Data excerpts
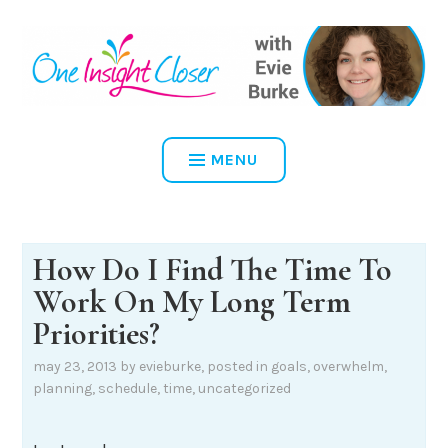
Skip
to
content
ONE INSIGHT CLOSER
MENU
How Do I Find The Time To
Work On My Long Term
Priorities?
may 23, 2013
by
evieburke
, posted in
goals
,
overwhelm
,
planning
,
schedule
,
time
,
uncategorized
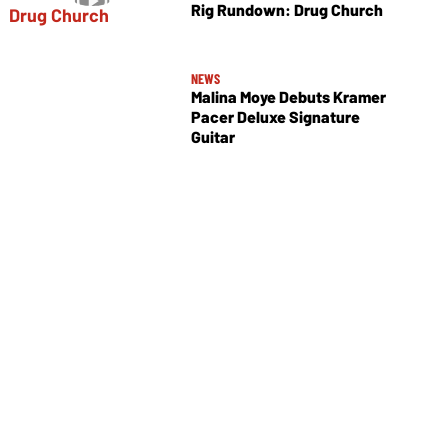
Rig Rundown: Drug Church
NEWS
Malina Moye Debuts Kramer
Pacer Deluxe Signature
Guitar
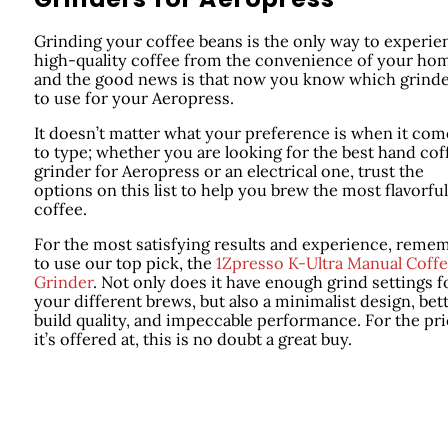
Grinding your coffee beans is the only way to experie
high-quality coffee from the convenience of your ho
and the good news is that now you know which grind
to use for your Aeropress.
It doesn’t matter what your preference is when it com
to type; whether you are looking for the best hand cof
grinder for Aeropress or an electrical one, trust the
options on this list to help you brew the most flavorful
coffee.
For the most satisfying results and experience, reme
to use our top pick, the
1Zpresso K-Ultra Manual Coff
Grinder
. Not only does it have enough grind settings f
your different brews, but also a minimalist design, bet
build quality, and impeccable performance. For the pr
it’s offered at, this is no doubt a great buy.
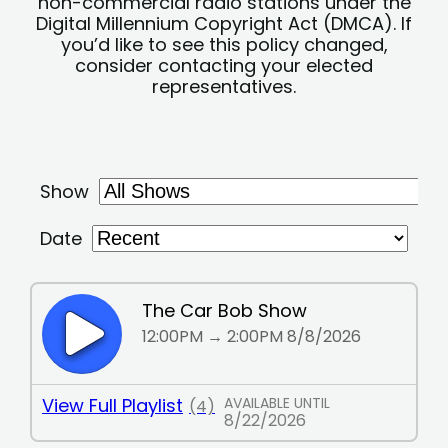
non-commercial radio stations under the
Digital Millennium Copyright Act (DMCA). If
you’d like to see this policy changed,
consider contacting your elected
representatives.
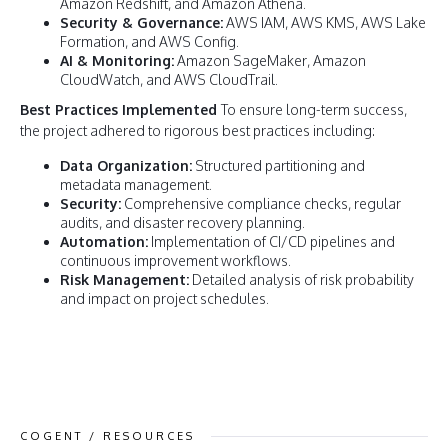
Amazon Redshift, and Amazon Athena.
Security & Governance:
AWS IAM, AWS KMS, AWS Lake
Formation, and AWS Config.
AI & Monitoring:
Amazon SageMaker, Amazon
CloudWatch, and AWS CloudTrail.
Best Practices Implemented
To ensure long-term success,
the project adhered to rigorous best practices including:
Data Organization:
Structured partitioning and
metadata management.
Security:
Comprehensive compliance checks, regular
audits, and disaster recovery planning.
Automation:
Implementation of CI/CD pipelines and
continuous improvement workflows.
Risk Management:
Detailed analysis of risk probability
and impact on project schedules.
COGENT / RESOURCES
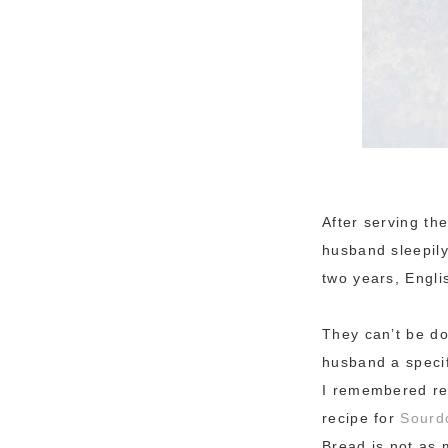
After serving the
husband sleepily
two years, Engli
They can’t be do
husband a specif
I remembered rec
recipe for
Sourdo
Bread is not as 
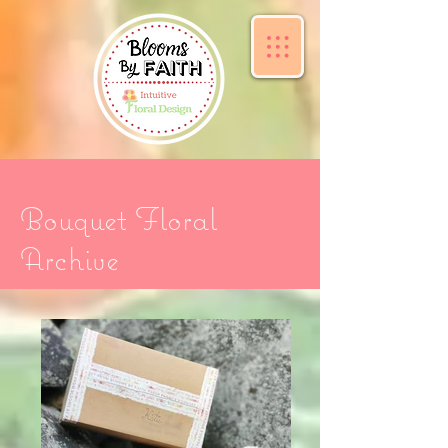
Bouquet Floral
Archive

...

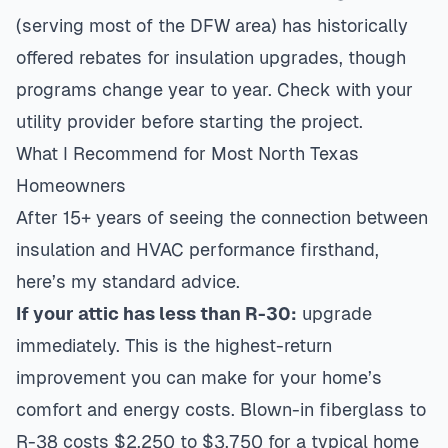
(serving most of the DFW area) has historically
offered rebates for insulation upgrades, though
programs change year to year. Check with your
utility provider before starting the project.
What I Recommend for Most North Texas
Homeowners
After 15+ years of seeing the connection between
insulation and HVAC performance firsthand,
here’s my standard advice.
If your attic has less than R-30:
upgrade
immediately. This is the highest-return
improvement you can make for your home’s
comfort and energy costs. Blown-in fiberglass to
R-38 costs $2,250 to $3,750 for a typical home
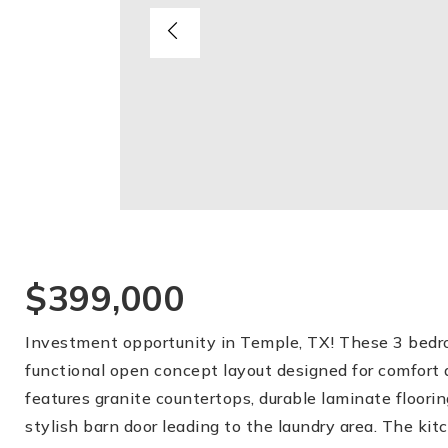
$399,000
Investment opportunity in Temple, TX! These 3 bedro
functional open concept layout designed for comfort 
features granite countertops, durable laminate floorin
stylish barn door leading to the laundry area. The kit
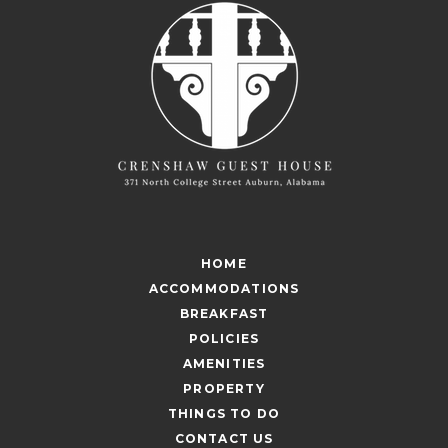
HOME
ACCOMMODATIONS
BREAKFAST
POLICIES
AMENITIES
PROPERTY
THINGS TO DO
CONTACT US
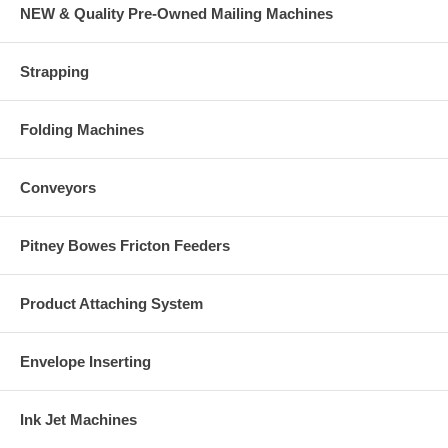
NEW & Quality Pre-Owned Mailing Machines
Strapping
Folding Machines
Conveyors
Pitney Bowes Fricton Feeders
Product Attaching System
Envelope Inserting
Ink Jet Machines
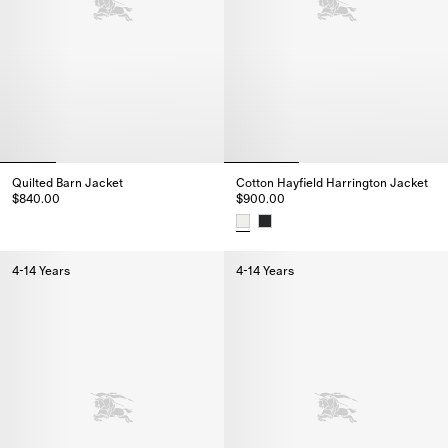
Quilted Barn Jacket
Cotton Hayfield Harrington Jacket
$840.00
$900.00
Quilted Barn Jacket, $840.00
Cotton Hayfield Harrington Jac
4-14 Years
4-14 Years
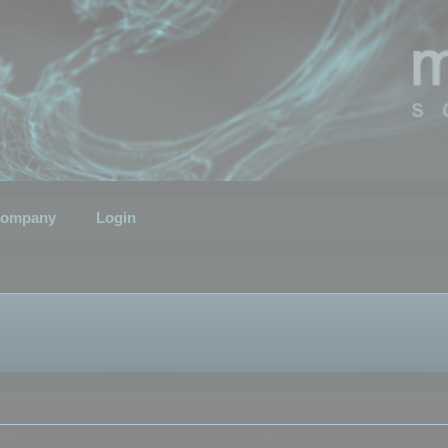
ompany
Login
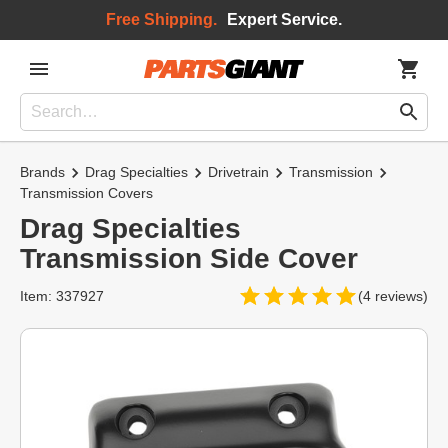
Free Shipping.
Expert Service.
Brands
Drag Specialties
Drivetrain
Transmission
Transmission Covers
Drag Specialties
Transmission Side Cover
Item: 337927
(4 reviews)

...

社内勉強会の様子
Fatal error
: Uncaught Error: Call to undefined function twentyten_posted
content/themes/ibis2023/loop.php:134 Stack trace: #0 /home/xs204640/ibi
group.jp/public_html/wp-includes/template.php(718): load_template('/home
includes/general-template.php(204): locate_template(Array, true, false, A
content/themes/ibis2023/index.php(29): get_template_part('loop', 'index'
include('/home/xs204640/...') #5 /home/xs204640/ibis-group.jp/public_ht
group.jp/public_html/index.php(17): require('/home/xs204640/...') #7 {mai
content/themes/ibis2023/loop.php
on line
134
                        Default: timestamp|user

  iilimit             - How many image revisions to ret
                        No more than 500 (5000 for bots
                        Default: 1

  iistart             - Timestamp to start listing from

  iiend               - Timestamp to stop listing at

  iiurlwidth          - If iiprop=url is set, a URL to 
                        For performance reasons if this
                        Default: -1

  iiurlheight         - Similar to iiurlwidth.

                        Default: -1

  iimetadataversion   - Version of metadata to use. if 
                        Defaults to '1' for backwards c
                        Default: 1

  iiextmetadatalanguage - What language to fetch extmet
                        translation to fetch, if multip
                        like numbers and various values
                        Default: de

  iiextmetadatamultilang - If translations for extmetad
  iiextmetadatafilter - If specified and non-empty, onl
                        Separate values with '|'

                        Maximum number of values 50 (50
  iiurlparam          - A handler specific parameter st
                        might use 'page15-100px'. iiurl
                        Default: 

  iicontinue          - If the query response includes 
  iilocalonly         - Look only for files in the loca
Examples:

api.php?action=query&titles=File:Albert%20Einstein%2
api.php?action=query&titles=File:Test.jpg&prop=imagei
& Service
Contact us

§ Task item: For the records above, state how many lines contain the word "costs". Give only the number.

§ Written solution: 2